Sentiero storico

La mandragora tra mito e scienza

Discorode e gli studi romani

discoride

Il greco Dioscoride (nato ad Anazarba, Turchia del Sud,farmacologo attivo intorno al 60 d.C.) parla lungamente delle virtù di questa pianta e soprattutto di quella amatoria e la suddivide come Plinio in mandragora femmina, di colore nero, e maschio, di colore bianco che ha frutti più grandi dell’altra. Questo autore inoltre consiglia di dare il succo delle radici fresche misto al vino specie per ottenere un sonno profondo che permette qualsiasi tipo di operazione.

La credenza che questa pianta fosse posseduta da qualche demone permane presso i Romani, che riprendono quindi il metodo d’estirpazione di Teofrasto, utilizzando però un ramo di salice al posto della spada per disegnare i cerchi nel terreno.

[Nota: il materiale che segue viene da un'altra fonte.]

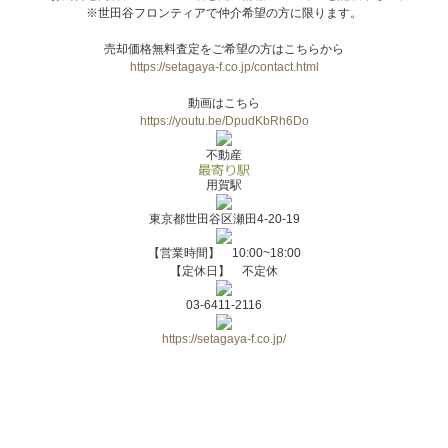
※世田谷フロンティアで仲介希望の方に限ります。
売却価格無料査定をご希望の方はこちらから
https://setagaya-f.co.jp/contact.html
動画はこちら
https://youtu.be/DpudKbRh6Do
不動産
用賀駅
東京都世田谷区瀬田4-20-19
【営業時間】 10:00~18:00
【定休日】 不定休
03-6411-2116
https://setagaya-f.co.jp/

Plinio il vecchio fu il primo autore romano a trattare ufficialmente il suo carattere antropomorfo e a suddividerla in forma maschile e femminile descrivendola nella sua Historia Naturalis.. Seguiranno le sue tracce Galeno e Lucio Apuleio. Quest’ultimo la descrisse nel suo Herbarium (V secolo d.C.) e parlò del metodo per estrarla, già citato precedentemente.

Nella medicina di epoca romana, Celso (medico del IV-Vsec.d.C.), nel suo De Re Medica, suggerisce di farla bere in decotto ai pazienti che devono essere operati per non farli soffrire; importante è anche la sua osservazione che è capace di produrre dilatazione delle pupille e difficoltà della visione.